12 Types of Creative Writing to Investigate copied! Creative writing isn't only confined to novels, short stories, and poetry; there are at least a dozen diverse styles, each suited to particular contexts and modes of personal expression. This article will discuss historical fiction, science fiction, fantasy, memoir, narrative non-fiction, graphic novel/digital comic, screenplay, self-help, academic, social commentary, humor, and experimental writing.
Creative writing is defined as any writing, whether fiction, poetry, or nonfiction, that deviates from traditional professional, journalistic, academic, and technical genres of literature. Novels, epics, short tales, and poetry are examples of works in this genre. Research papers, memoirs, biographies, and anthologies are also considered creative writings.
The term was coined in the United States in 1978 by Robert B. Downs to describe a group of writers who used experimental techniques to break out of the confines of traditional literary categories. Creative writing programs began to appear around this time, with the first such program opening at Johns Hopkins University in 1979. Today, many universities and colleges across the world have creative writing programs.
Writers who use innovative techniques or different styles to their own purpose can be considered creative writers. These include novelists, short story writers, playwrights, filmmakers, poets, journalists, graphic designers, and book editors. Literary critics and academics often study the work of creative writers to learn more about literature as a whole and their own field in particular.
Creative writing is an important part of most journalism curricula in order to teach students how to produce readable, original content for various media outlets. Many journalists begin their careers as writers before becoming reporters or editors.
Writing creatively is similar to painting. You imagine the topic or "grand image" you want to create or materialize with both, and then you utilize different paint colors or words to develop and construct a magnificent work of art. A excellent piece of fiction use words to create a moving image. Creative writers often say that they "see" their stories before them as paintings, and then they write down what they see.
Writers often begin with a concept or image in their head. Then they search for ways to express this idea or vision through the medium of language. The more they think about it, the more ideas they have, which also means there are many ways to write about their subject. For example, a painter might use bright colors or soft pastels for a young child's room, while a writer could use much darker tones or even black and white to convey the same feeling of innocence and beauty.

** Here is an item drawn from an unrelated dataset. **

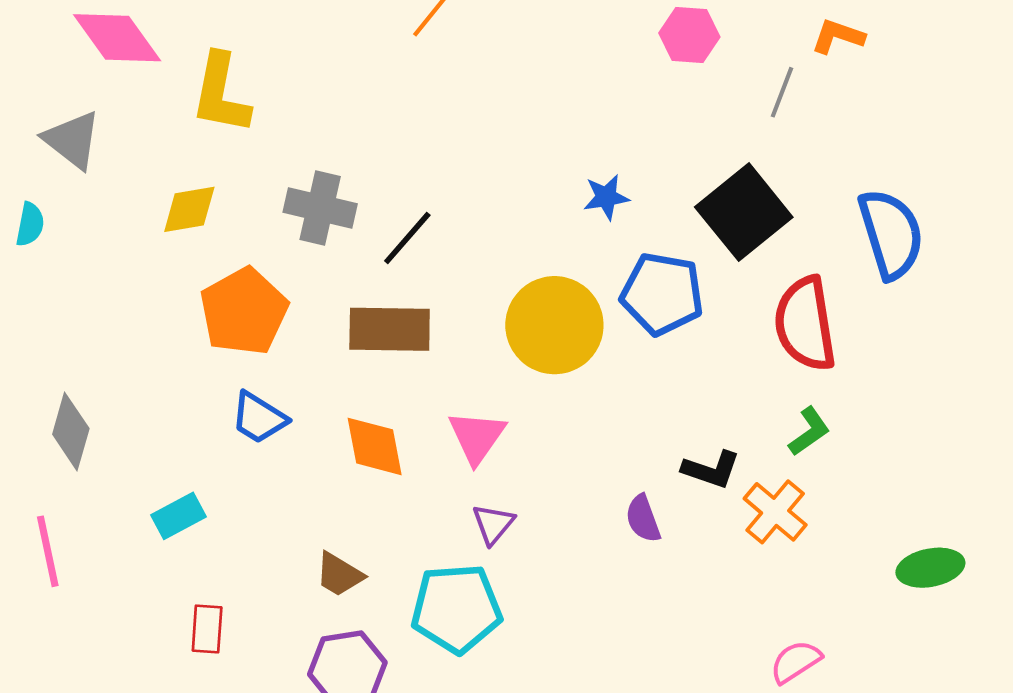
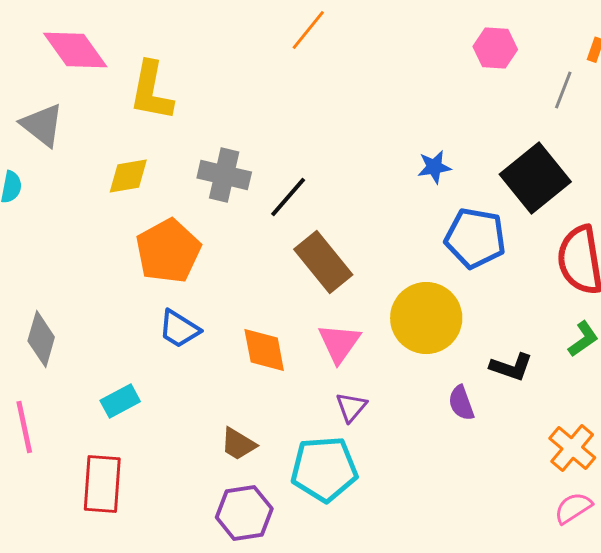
yellow circle: (554, 325) -> (426, 318), moved
brown rectangle: (390, 329) -> (323, 262), moved, turned 50
orange cross: (775, 512) -> (572, 448), moved
red rectangle: (207, 629) -> (102, 484), moved, size x1.6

Creative writers often describe the process of creating as an act of discovery. They must learn about their topic so that they can write intelligently about it. Then they must decide how to organize their ideas and find the right way to tell their story.

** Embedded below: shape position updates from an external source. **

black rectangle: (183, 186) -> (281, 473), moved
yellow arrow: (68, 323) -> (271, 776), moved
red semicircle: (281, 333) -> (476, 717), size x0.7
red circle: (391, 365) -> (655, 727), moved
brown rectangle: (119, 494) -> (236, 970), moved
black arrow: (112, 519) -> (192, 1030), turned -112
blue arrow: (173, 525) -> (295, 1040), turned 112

Like artists, writers must be comfortable with ambiguity. They must enjoy wrestling with multiple possibilities as they explore ideas and concepts. This is why many great writers have said that good ideas come first, but that it is the execution of these ideas that makes or breaks a book.

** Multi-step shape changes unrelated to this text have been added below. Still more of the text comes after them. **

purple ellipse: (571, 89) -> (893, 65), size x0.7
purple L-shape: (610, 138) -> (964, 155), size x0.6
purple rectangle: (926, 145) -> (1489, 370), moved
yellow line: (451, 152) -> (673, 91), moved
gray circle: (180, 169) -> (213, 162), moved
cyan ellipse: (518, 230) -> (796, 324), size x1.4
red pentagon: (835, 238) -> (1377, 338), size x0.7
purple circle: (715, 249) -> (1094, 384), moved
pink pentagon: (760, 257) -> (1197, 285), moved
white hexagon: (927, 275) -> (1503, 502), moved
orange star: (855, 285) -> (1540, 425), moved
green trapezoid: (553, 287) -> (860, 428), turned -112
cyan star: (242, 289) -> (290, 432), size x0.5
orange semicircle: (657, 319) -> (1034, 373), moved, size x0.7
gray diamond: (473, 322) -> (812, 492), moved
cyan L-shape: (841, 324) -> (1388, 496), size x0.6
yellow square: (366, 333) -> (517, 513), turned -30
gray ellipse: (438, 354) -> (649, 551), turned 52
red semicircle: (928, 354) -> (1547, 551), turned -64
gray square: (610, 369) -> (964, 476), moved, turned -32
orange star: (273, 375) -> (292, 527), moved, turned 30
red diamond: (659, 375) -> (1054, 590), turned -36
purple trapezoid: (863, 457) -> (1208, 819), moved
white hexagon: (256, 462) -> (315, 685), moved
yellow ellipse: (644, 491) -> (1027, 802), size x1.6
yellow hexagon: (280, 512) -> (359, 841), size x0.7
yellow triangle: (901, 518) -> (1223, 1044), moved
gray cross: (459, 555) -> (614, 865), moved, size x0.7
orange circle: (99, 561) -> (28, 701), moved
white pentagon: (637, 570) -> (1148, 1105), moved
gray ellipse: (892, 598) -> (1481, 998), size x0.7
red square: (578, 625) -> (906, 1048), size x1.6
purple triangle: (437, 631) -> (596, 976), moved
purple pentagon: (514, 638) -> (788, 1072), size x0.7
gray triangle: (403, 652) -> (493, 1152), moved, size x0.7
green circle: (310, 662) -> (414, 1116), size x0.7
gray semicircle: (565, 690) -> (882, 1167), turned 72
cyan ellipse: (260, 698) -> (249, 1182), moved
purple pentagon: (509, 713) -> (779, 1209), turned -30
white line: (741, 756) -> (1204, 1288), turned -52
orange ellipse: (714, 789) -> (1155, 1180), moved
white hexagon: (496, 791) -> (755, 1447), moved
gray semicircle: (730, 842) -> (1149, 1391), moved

When you start your content writing adventure, you will most likely come across a few main categories and forms of writing.
The use of language distinguishes creative writing from other types of writing. Creative writing does not merely deal with facts or utilize language to convey flat notions. It is colored. Images, tales, and sentiments serve as both the source and the process of creative writing. Writers use their imaginations to create works that are original, interesting, and often beautiful.
Factual writing includes reports, essays, and books that are based on actual events or people. Factual writers research their subjects thoroughly and try to be as accurate as possible when documenting events or describing individuals. The focus is on getting the details right rather than on creating a vivid picture in readers' minds.
Academic writing is focused on conveying knowledge and ideas through prose. Academic writers may produce technical documents such as research papers or they may write general purpose articles for magazines or newspapers. They may also draft letters or memos to various parties (for example, professors, students, or employers) to share their knowledge and ideas.
Non-academic writing includes personal narratives, self-help materials, and business communications. Non-academic writers do not usually have access to academic resources such as journals or databases; instead, they rely on themselves or others to provide information about sources that can help them write better pieces.
For these reasons, creative writing is different from all other types of writing.